Just as he did post-Eldred, Siva Vaidhyanathan has written an accessible reaction piece for Salon that will help people who don't read Supreme Court opinions understand what the Court ruled and why. Late in the day yesterday, William Patry -- reader of countless Supreme Court opinions -- expressed his sharp disappointment in the ruling (hyperlink, mine):
What has changed for me is that I am always impressed by the Court's grasp of issues at oral argument, but am disappointed in the quality of the resulting decision. Grokster is the most disappointing of all. Like Lotus v. Borland, where the Court split 4-4 after a week (lazy!), Grokster raises to me serious issues about the ability of the Court to deal with hard copyright technnology issues. I had predicted after Grokster there were not 5 votes for either side and that proved true. But I didn't expect a phony 9-0 unanimous opinion, phony in the sense of tossing something out as if the Court had really done something. In my view they didn't.
Here's how Siva expresses it:
Overall, Monday's Grokster ruling is a middle-ground decision about a territory that has no middle ground. Souter and the court have issued a Solomon-like decision that will do no good for the plaintiffs, do no harm to infringers -- and could have profoundly negative effects on future innovators of technology.
Souter is convinced he saved the Sony standard and technological innovation in general by focusing on acts that "induce" people to infringe. "The inducement rule, instead, premises liability on purposeful, culpable expression and conduct," he wrote. To demonstrate that Grokster and StreamCast induced infringement, Souter considered how the product was conceived and distributed, how it was advertised, and even what inspired Grokster's name.
But it's not at all clear that the next big case won't completely undermine the Sony decision and retard innovation, investment and risk-taking. The next company to be sued likely will not make the mistake of marketing its products as "the next Napster." But will courts stretch the "inducement standard" established by this case to include clever marketing? And what about the other devices that let us copy stuff?
On my way home from work the other day, I saw a billboard advertisement for what I believe was a Bose iPod SoundDock. I may be imagining things (I can't find the image online), but I believe it had tiny pink hearts, musical notes, and pirate skull and crossbones symbols like the ones on this shirt
emerging from the speaker. It was not, however, called "SoundDockster."
No one is likely to sue Bose, 'ster or no 'ster, pink skull and cross crossbones or no pink skull and cross bones. The quesion is, why? In the wake of this ruling, what will distinguish the "good" inducers (like Google) from the "bad" inducers, especially when they're still working in the garage and haven't yet become the next "'ster" or "pod"? And who will the courts listen to -- the scruffy guy with the rogue open-source software program, or the corporate lawyers peeved that he refuses to hobble it?
As Mike Godwin points out in his must-read Reason column on the decision, the ruling "saved" Sony but blurred its bright line:
By opening up the question of whether the designer or manufacturer or distributor of a new technology had the "intent" to "induce" infringementterms that are not yet fully defined in this contextthe Court made sure that company e-mails, advertising, and any other evidence may now be discovered in a trial proceeding, even if the technology itself has the potential substantial lawful use.
And of course, this is where we get into the "thought-crime" aspect Cory
presses in his reaction piece
for Popular Science. "You, sir, knew your software could induce people to infringe copyright. As exhibit A clearly shows, you knew it on December 31, 2006, when you sent this email to your colleague describing..."

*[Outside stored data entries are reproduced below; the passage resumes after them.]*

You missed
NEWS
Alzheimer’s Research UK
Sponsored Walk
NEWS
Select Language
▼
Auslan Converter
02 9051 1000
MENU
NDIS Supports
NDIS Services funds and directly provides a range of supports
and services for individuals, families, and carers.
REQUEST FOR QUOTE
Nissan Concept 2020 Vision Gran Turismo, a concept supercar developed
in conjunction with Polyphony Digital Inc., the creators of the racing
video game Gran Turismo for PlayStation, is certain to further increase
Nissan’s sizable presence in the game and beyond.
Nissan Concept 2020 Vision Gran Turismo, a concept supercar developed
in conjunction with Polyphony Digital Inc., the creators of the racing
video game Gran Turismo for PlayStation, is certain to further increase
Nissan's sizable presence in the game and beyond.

These are only a few of the roads of inquiry the ruling opens up, as you can readily see with a quick scan of Ernie's latest posts @ Importance Of.... The dust won't settle for some time -- perhaps not until the next 'ster/pod reaches the Supremes.

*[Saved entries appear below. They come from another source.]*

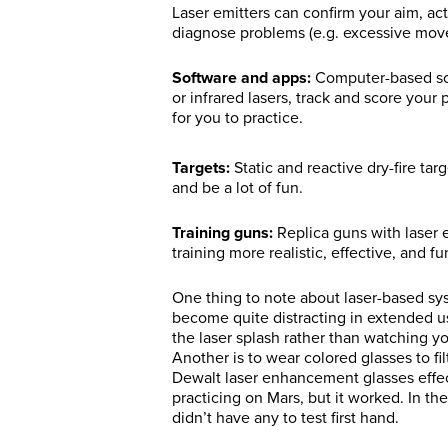
Laser emitters can confirm your aim, ac
diagnose problems (e.g. excessive move
Software and apps:
Computer-based sof
or infrared lasers, track and score you
for you to practice.
Targets:
Static and reactive dry-fire tar
and be a lot of fun.
Training guns:
Replica guns with laser e
training more realistic, effective, and fu
One thing to note about laser-based syste
become quite distracting in extended us
the laser splash rather than watching you
Another is to wear colored glasses to fi
Dewalt laser enhancement glasses effecti
practicing on Mars, but it worked. In th
didn’t have any to test first hand.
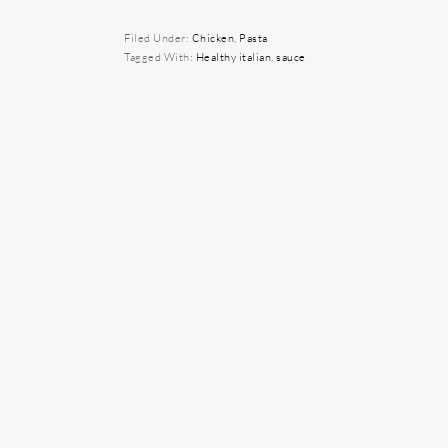
Filed Under:
Chicken
,
Pasta
Tagged With:
Healthy italian
,
sauce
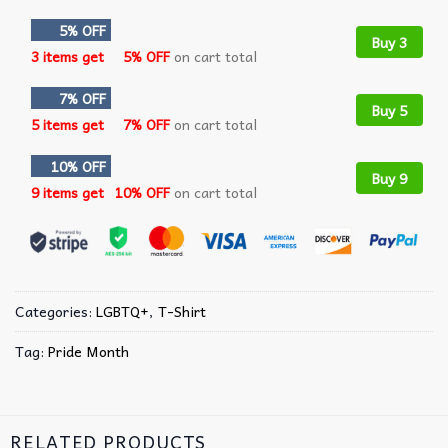
5% OFF
Buy 3
3 items get
5% OFF
on cart total
7% OFF
Buy 5
5 items get
7% OFF
on cart total
10% OFF
Buy 9
9 items get
10% OFF
on cart total
Categories:
LGBTQ+
,
T-Shirt
Tag:
Pride Month
RELATED PRODUCTS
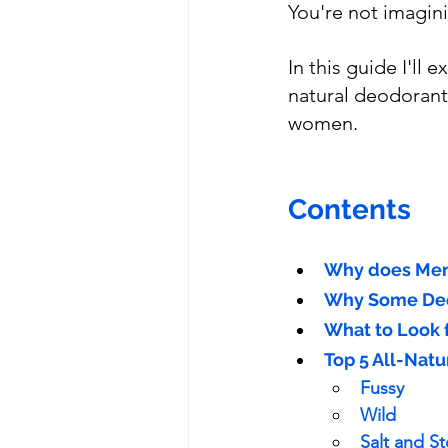
You're not imagini
In this guide I'll
natural deodorant
women.
Contents
Why does Men
Why Some Deo
What to Look 
Top 5 All-Nat
Fussy
Wild
Salt and S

Update: John Palfrey expresses simply and elegantly the central point of this over-long post:
The hardest, unresolved question after Grokster is what the effect of this ruling will be on the entrepreneur in her garage and on the venture capitalist seeking to put investors money to work. In threading the needle, the Court has made the copyright regime more subtle and less clear. The Sony rule was easy for the unrepresented technologist to understand: can somebody use my technology for some lawful purpose? If the answer is yes, then the business model is presumptively lawful.
The Grokster line, announced yesterday, is much harder to work out and theres the rub. The cost of the Grokster opinion lies in its lawyerly precision. The problem is that the entrepreneur will have to work harder to determine what she has to do to make sure her business is able to attract the capital needed to get it to market.
The entrepreneur, and her prospective investor, now have to ask some new questions. Does her business model effectively induce others to violate copyright? What kinds of advertisements would get her in trouble? What are the reasonable steps that she needs to take to stop people from using her technology for infringing uses? With the help of a good and likely expensive lawyer, these questions should be able to be answered.